Este estilo de jogo não é necessariamente errado. Quando é executado por grandes jogadores, como é que se defende um ataque imprevisível, rápido e tecnicista? É praticamente impossível. Aí sim, entramos no plano teórico do «basta marcar mais um que eles», porque as probabilidades são as de ganhar quase sempre por 3-2, 4-2, 3-1…
É o que acontece com esta equipa do Benfica em 70 por cento dos jogos, com as equipas com menos categoria, de baixa rotação e com menos capacidade de aguentar a pressão. Com as outras, não, por uma razão simples: os jogadores do Benfica não são suficientemente bons e não se conhecem suficientemente bem para arranjarem soluções em conjunto.
O Barcelona de Cruyff que ganhou cinco campeonatos seguidos e a Taça dos Campeões, e onde o Jesus foi fazer estágio, tinha-os. Stoichkov e Romário, por exemplo. Mesmo assim, note-se, sempre no fio da navalha. Dois ou três desses campeonatos foram ganhos graças a falhanços dos concorrentes directos (o Real e o Corunha uma, com um penálti falhado no último minuto do último jogo do campeonato, a jogar no Riazor) e na segunda final da Taça dos Campeões, que marcou o fim da era-Cruyff, com o Milão, levou 4-0! (Repare-se, contudo, que a disciplina táctica dessa equipa do Barcelona não é comparável com a deste Benfica. Era muitíssimo superior, assim como a capacidade de passar a bola.)
Este tipo de futebol de alto risco é um futebol que rebenta com os nervos, mas que apaixona, é ousado, corajoso e é à equipa grande. O tipo de futebol do Porto, por exemplo, sempre foi ao contrário, defensivo, seguro, e por mais que ganhe não apaixona ninguém. Passa incógnito. O que é que se sabe na Europa sobre o Porto? Que ganha. Mas só os treinadores é que gostam de os ver a jogar. Para os adeptos o Porto é igual aos outros, não se distingue.
Para conseguir fazer nos outros 30 por cento de jogos o que faz nos mais fáceis, e com o Jesus, só há uma hipótese: ter melhores jogadores.

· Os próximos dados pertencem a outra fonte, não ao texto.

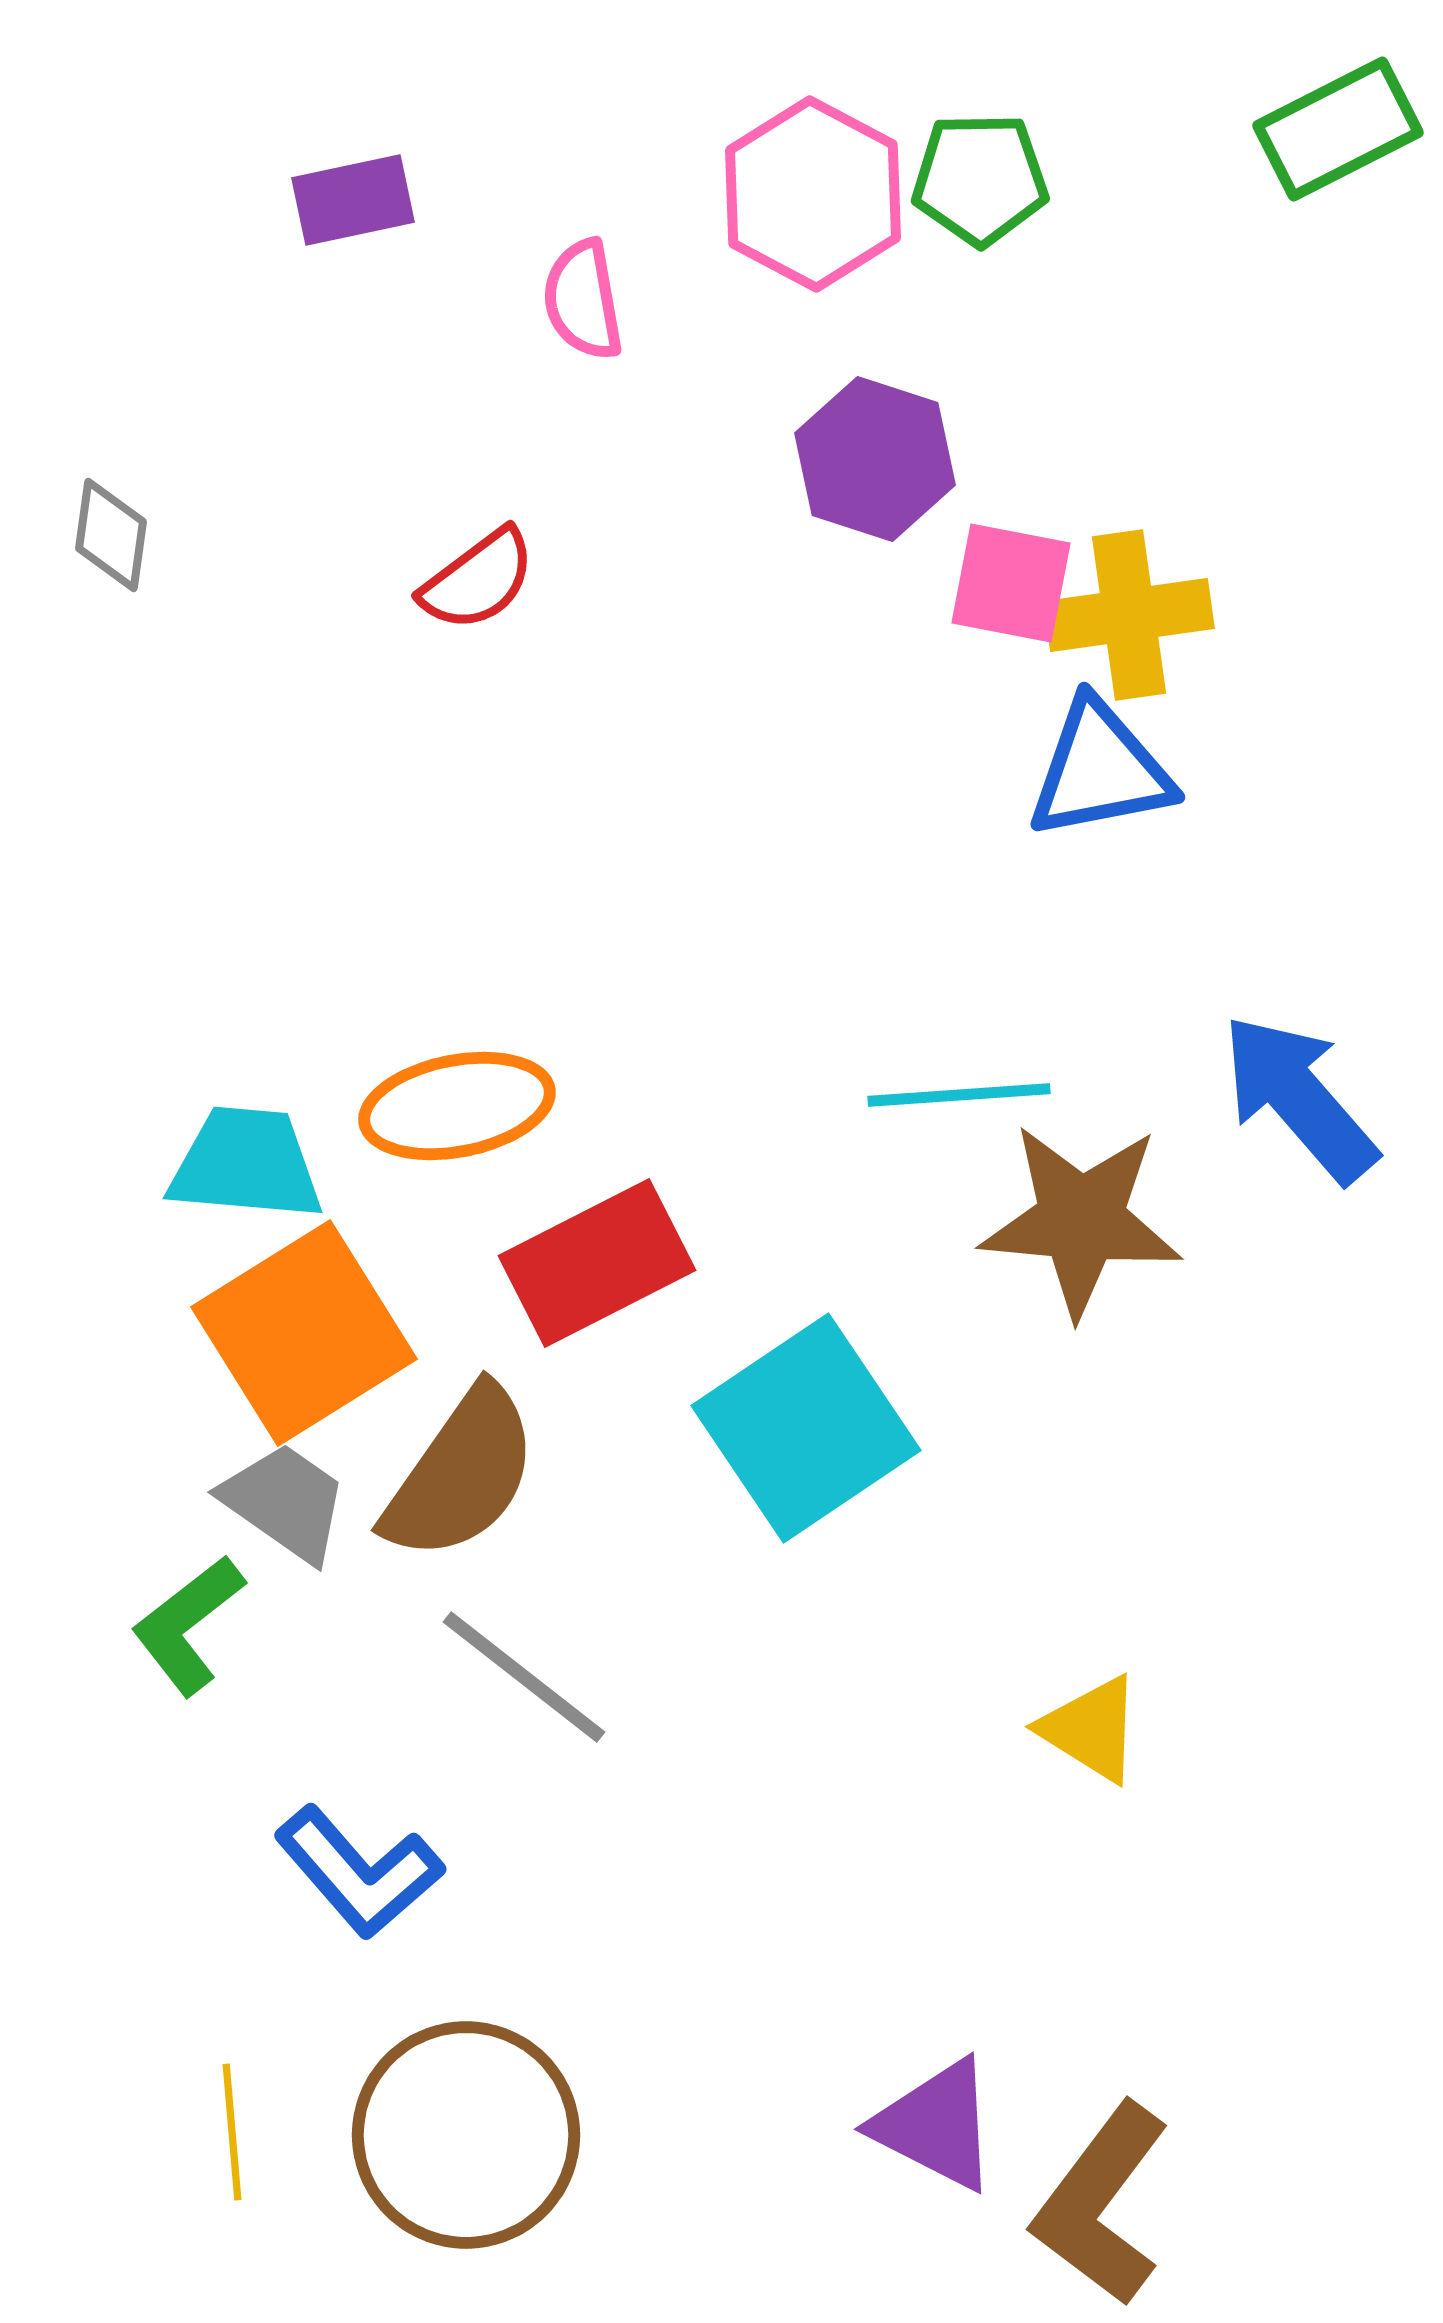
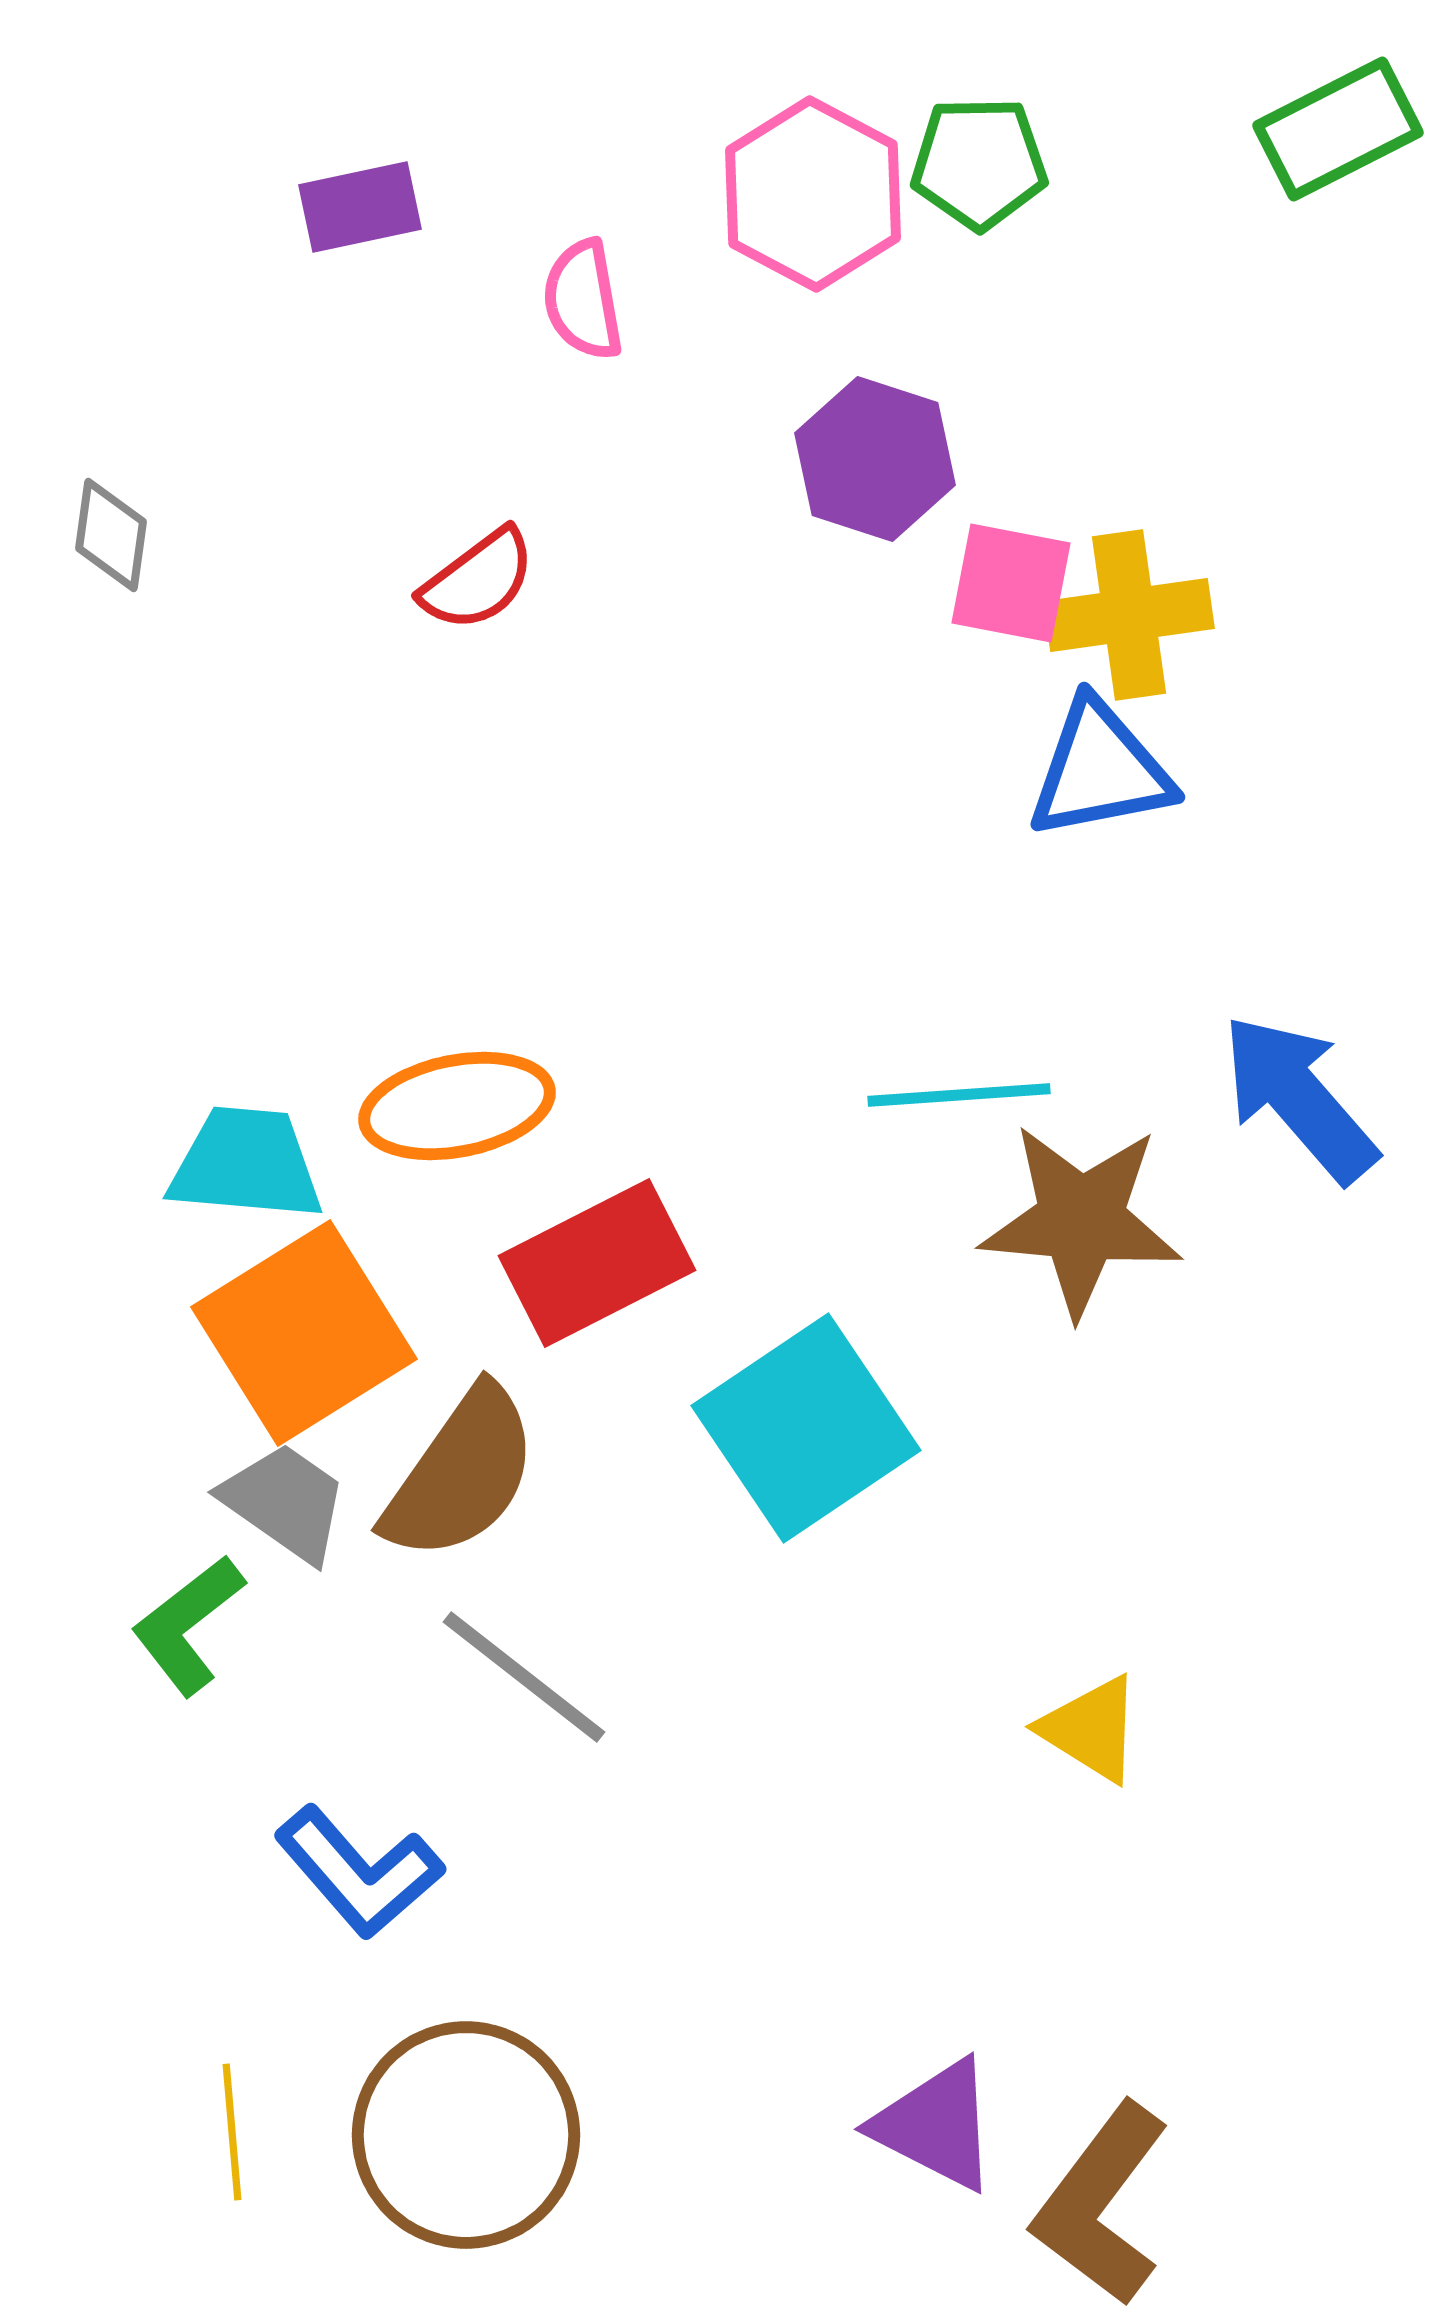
green pentagon: moved 1 px left, 16 px up
purple rectangle: moved 7 px right, 7 px down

E já não vou para Ronaldos, Messis ou Iniestas. Ter um Aguero em vez do Cardozo. Ter um Robben em vez de um Gaitán. Ter um Mata em vez de um Bruno César. Ter um Özil em vez de um Aimar. Ter um Yaya Touré em vez de um Javi García. Ter um Coentrão em vez de um Emerson. Por este último exemplo, apenas, se pode ver a que distância real se encontra (na minha opinião, claro) o Benfica de Jesus da equipa que ele (o Jesus) pensa que tem.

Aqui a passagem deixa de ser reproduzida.